WHAT YOU SHOULD DO: Repeat exactly the lines of the material below that run from the "pour le compte de" line to the "štatistiky webu. Pomocou" line, including both, and do not carry over any pictures.

INFORMATION PROVIDED:
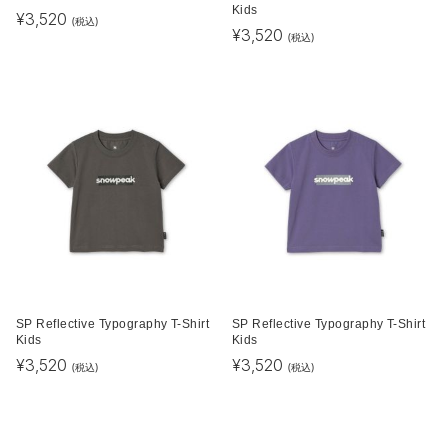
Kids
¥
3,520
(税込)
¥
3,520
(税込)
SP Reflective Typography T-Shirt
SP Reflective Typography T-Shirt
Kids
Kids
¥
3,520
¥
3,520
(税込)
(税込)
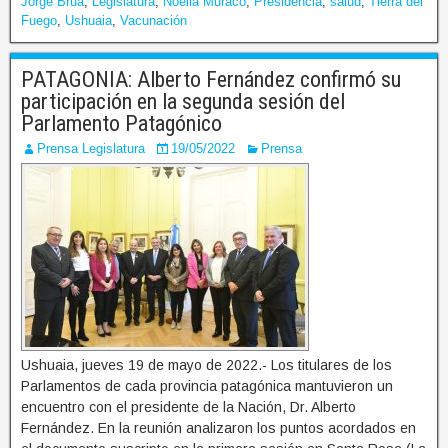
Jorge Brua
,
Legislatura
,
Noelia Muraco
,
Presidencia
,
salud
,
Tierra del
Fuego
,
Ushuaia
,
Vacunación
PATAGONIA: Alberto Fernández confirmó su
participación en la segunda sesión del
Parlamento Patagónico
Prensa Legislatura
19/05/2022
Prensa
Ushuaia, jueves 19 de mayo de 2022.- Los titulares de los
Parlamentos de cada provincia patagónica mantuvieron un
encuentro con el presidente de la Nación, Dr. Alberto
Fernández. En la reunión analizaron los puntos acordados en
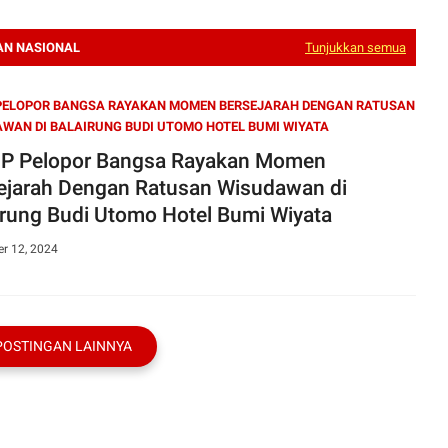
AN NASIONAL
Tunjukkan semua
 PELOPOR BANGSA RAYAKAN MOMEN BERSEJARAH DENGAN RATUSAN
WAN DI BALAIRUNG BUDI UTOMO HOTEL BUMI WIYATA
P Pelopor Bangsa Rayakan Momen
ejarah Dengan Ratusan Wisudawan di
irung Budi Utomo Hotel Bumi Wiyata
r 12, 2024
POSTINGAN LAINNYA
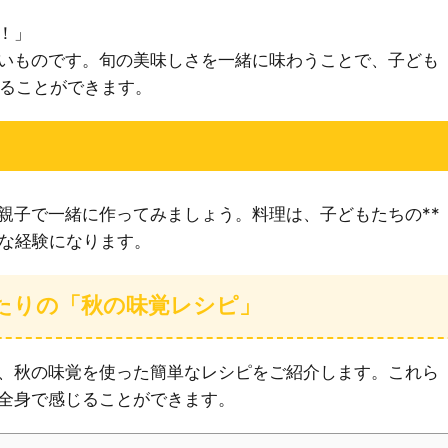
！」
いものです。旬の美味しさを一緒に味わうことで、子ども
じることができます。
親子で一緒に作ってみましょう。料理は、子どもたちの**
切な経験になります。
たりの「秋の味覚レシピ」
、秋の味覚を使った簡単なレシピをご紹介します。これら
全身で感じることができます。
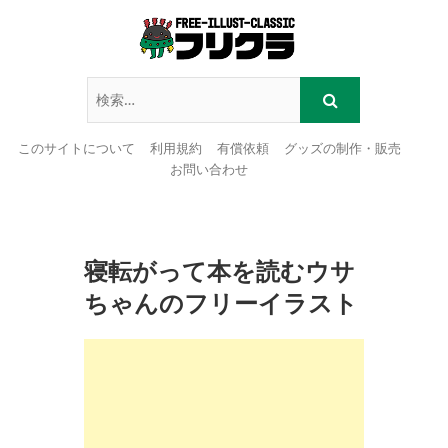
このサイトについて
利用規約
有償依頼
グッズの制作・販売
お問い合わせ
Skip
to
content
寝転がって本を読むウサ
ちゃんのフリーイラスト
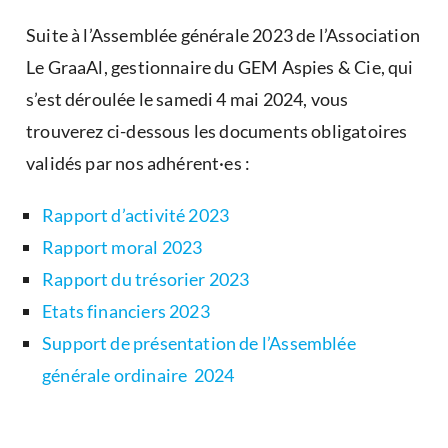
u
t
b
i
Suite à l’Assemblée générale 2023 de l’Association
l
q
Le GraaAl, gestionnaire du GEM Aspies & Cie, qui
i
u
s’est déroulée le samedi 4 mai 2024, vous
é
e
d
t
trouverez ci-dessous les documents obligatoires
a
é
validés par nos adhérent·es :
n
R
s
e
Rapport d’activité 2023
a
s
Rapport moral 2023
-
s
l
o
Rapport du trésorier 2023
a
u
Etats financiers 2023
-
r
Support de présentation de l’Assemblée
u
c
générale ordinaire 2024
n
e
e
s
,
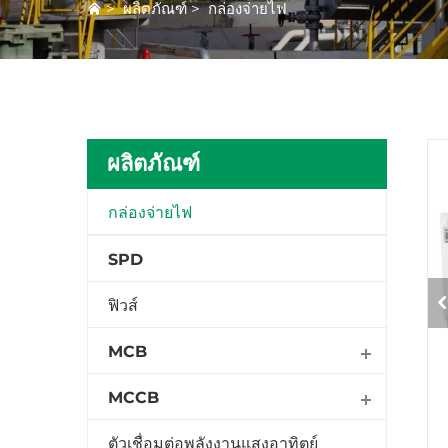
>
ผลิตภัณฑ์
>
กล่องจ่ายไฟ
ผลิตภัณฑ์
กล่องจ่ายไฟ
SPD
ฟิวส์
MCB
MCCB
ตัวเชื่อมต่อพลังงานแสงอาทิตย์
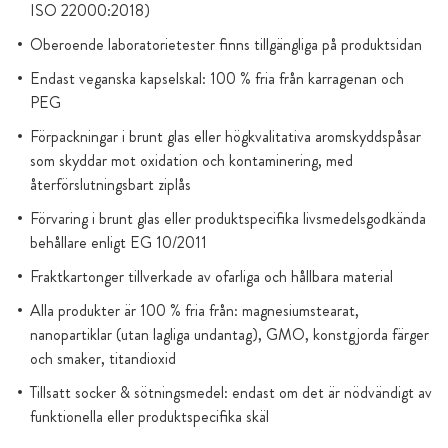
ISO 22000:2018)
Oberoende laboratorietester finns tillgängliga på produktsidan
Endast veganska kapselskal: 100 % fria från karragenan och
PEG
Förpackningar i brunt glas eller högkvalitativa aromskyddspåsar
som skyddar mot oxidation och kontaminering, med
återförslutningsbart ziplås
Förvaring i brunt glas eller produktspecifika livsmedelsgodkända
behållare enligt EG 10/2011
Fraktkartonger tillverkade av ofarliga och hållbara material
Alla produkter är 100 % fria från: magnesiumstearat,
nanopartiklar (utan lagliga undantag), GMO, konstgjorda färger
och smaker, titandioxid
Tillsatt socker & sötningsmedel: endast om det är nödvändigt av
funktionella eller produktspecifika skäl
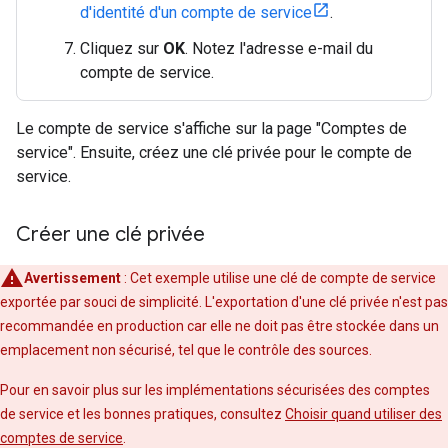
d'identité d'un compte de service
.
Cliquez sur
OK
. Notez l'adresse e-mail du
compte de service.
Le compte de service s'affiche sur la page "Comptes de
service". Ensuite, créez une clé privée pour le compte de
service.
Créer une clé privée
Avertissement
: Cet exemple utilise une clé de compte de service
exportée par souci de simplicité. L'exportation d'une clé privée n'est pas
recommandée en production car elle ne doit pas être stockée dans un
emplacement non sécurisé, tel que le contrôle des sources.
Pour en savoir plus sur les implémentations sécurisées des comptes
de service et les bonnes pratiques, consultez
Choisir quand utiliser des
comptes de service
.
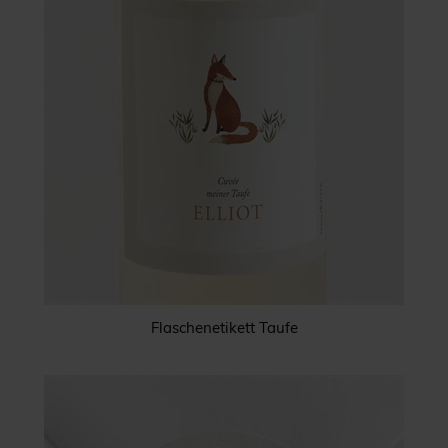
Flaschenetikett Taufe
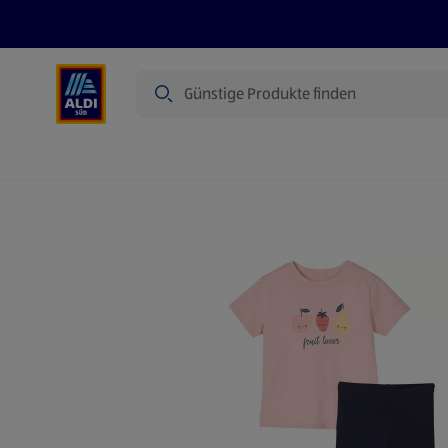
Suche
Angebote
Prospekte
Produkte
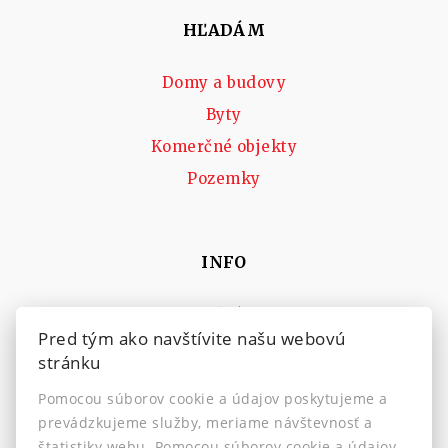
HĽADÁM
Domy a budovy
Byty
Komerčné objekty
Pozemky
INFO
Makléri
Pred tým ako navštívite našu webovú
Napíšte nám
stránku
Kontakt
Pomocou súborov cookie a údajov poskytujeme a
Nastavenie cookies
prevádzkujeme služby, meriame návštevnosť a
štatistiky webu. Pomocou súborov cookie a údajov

---

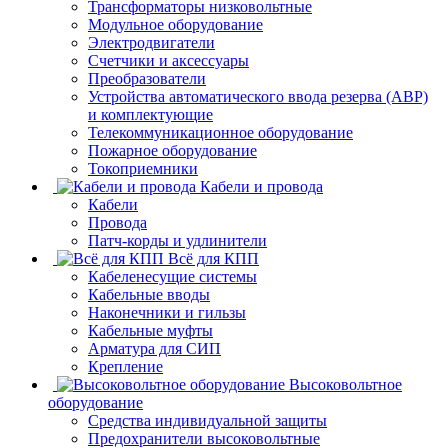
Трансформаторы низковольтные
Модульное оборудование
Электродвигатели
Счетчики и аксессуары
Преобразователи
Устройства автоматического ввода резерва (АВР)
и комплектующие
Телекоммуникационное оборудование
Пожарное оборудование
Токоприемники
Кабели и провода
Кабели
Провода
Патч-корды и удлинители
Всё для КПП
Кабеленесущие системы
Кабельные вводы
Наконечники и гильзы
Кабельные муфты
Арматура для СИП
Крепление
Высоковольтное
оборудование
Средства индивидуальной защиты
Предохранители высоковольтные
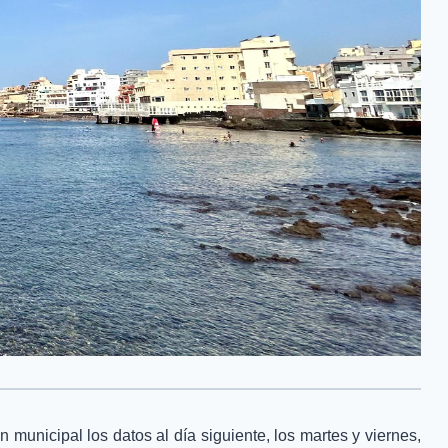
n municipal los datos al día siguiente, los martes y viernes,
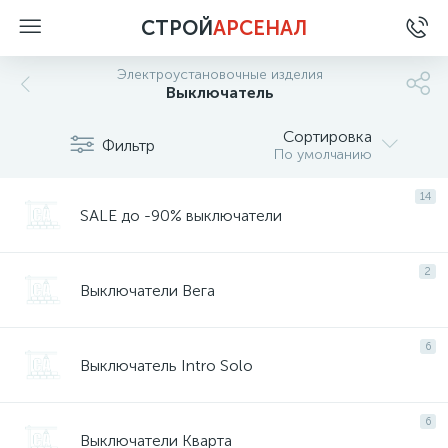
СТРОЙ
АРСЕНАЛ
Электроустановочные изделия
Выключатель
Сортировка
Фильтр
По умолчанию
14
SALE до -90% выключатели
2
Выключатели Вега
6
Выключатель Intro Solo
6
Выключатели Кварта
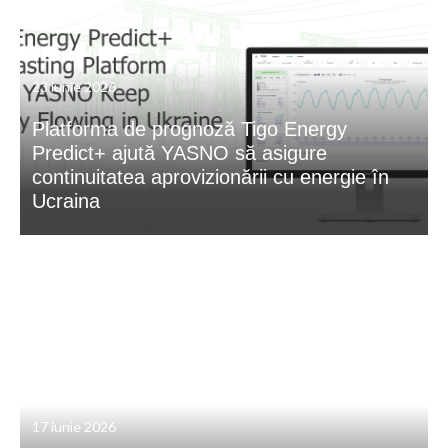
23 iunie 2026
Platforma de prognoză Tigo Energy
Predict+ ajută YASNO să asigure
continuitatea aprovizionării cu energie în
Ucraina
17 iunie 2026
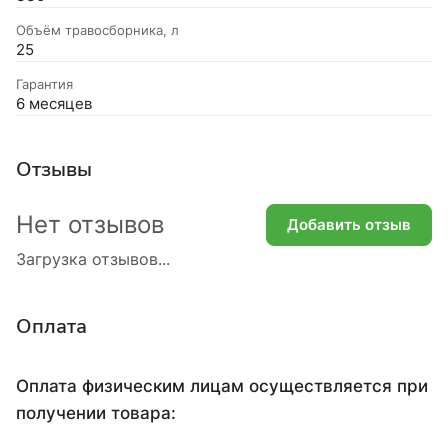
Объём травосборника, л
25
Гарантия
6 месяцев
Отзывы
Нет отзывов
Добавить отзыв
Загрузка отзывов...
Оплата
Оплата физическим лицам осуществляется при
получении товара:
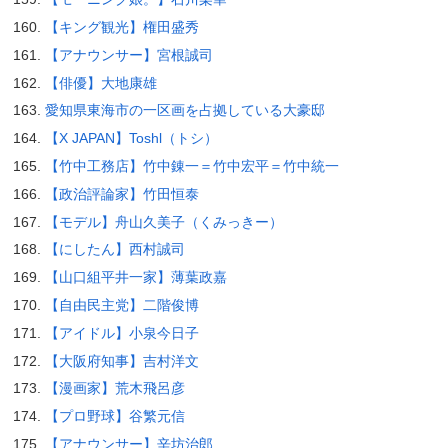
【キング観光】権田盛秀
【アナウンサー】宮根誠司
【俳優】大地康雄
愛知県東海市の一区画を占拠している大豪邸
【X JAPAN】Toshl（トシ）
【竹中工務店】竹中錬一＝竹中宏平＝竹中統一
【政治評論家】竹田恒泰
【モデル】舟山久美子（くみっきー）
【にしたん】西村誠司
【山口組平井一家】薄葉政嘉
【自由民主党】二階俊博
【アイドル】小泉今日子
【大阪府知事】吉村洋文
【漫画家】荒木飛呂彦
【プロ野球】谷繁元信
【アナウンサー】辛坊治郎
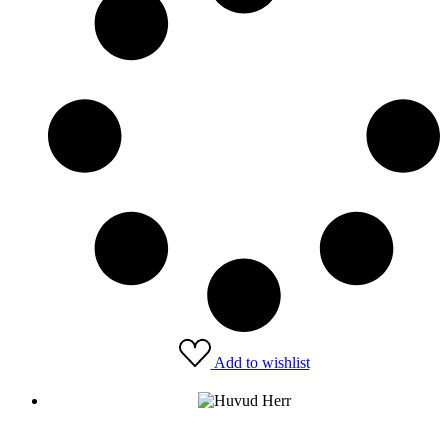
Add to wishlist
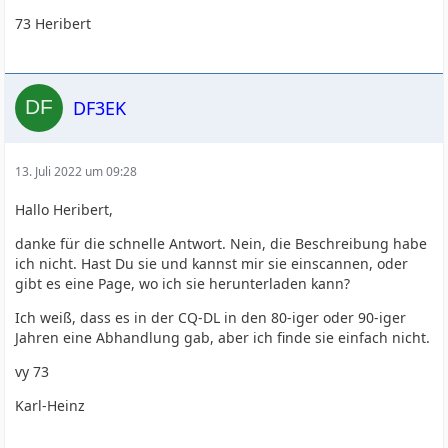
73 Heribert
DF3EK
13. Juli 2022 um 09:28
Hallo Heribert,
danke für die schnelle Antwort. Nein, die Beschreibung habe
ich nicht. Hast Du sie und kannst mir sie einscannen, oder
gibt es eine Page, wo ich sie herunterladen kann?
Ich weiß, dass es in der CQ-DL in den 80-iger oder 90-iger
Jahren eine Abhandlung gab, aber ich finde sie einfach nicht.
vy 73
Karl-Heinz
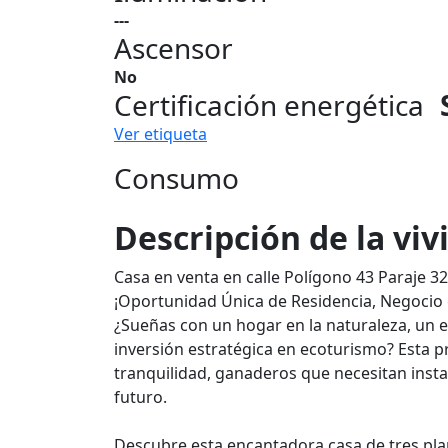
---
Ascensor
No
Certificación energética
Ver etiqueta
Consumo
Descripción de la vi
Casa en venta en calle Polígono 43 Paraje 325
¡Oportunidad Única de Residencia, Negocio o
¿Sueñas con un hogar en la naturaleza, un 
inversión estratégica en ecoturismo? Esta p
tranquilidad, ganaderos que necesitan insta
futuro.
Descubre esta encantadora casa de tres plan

EXERCISE SOLUTION:
service". Ensuite, créez une clé privée pour le compte de
service.
Créer une clé privée
Avertissement
: Cet exemple utilise une clé de compte de service
exportée par souci de simplicité. L'exportation d'une clé privée n'est pas
recommandée en production car elle ne doit pas être stockée dans un
emplacement non sécurisé, tel que le contrôle des sources.
Pour en savoir plus sur les implémentations sécurisées des comptes
de service et les bonnes pratiques, consultez
Choisir quand utiliser des
comptes de service
.
Flaschenetikett Taufe
Suche
Angebote
Prospekte
Produkte
HĽADÁM
Domy a budovy
Byty
Komerčné objekty
Pozemky
INFO
Makléri
Pred tým ako navštívite našu webovú
Napíšte nám
stránku
Kontakt
Pomocou súborov cookie a údajov poskytujeme a
Nastavenie cookies
prevádzkujeme služby, meriame návštevnosť a
štatistiky webu. Pomocou súborov cookie a údajov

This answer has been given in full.